◆ **PROBLEM DETAILS**: Everything in the data below should be restated word for word.

◆ **RECORDS**:
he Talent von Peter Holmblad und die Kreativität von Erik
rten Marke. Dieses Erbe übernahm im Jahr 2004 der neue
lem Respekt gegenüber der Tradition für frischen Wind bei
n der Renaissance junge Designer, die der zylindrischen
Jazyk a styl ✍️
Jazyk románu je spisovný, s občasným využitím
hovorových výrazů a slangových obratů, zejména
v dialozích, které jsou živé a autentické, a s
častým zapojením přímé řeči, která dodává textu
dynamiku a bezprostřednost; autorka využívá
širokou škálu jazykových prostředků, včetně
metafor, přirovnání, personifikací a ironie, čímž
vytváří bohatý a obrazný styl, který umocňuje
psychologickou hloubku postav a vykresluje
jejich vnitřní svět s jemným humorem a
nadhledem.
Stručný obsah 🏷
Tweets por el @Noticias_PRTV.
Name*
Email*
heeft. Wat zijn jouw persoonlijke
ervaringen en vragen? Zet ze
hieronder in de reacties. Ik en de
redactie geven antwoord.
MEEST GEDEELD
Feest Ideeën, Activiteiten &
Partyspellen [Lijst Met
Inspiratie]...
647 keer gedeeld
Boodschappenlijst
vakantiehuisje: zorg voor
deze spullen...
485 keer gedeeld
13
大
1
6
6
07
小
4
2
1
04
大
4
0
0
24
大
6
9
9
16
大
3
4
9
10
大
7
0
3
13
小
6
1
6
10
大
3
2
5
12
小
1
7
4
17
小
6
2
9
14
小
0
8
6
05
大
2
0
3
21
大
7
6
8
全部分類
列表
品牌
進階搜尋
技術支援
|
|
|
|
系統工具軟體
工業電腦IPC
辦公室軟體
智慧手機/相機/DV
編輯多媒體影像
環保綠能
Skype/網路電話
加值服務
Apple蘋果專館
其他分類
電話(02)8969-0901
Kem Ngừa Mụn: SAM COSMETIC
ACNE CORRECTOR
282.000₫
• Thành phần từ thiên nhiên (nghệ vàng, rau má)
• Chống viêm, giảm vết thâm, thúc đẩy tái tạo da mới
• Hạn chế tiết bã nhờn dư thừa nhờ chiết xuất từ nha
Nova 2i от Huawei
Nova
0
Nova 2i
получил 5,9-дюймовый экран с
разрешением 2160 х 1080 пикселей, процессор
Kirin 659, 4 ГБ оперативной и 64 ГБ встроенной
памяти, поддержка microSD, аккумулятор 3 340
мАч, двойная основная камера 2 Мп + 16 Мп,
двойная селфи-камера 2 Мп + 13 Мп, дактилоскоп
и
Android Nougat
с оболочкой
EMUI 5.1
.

◆ **FINISHED EXERCISE**:
he Talent von Peter Holmblad und die Kreativität von Erik
rten Marke. Dieses Erbe übernahm im Jahr 2004 der neue
lem Respekt gegenüber der Tradition für frischen Wind bei
n der Renaissance junge Designer, die der zylindrischen
Jazyk a styl ✍️
Jazyk románu je spisovný, s občasným využitím
hovorových výrazů a slangových obratů, zejména
v dialozích, které jsou živé a autentické, a s
častým zapojením přímé řeči, která dodává textu
dynamiku a bezprostřednost; autorka využívá
širokou škálu jazykových prostředků, včetně
metafor, přirovnání, personifikací a ironie, čímž
vytváří bohatý a obrazný styl, který umocňuje
psychologickou hloubku postav a vykresluje
jejich vnitřní svět s jemným humorem a
nadhledem.
Stručný obsah 🏷
Tweets por el @Noticias_PRTV.
Name*
Email*
heeft. Wat zijn jouw persoonlijke
ervaringen en vragen? Zet ze
hieronder in de reacties. Ik en de
redactie geven antwoord.
MEEST GEDEELD
Feest Ideeën, Activiteiten &
Partyspellen [Lijst Met
Inspiratie]...
647 keer gedeeld
Boodschappenlijst
vakantiehuisje: zorg voor
deze spullen...
485 keer gedeeld
13
大
1
6
6
07
小
4
2
1
04
大
4
0
0
24
大
6
9
9
16
大
3
4
9
10
大
7
0
3
13
小
6
1
6
10
大
3
2
5
12
小
1
7
4
17
小
6
2
9
14
小
0
8
6
05
大
2
0
3
21
大
7
6
8
全部分類
列表
品牌
進階搜尋
技術支援
|
|
|
|
系統工具軟體
工業電腦IPC
辦公室軟體
智慧手機/相機/DV
編輯多媒體影像
環保綠能
Skype/網路電話
加值服務
Apple蘋果專館
其他分類
電話(02)8969-0901
Kem Ngừa Mụn: SAM COSMETIC
ACNE CORRECTOR
282.000₫
• Thành phần từ thiên nhiên (nghệ vàng, rau má)
• Chống viêm, giảm vết thâm, thúc đẩy tái tạo da mới
• Hạn chế tiết bã nhờn dư thừa nhờ chiết xuất từ nha
Nova 2i от Huawei
Nova
0
Nova 2i
получил 5,9-дюймовый экран с
разрешением 2160 х 1080 пикселей, процессор
Kirin 659, 4 ГБ оперативной и 64 ГБ встроенной
памяти, поддержка microSD, аккумулятор 3 340
мАч, двойная основная камера 2 Мп + 16 Мп,
двойная селфи-камера 2 Мп + 13 Мп, дактилоскоп
и
Android Nougat
с оболочкой
EMUI 5.1
.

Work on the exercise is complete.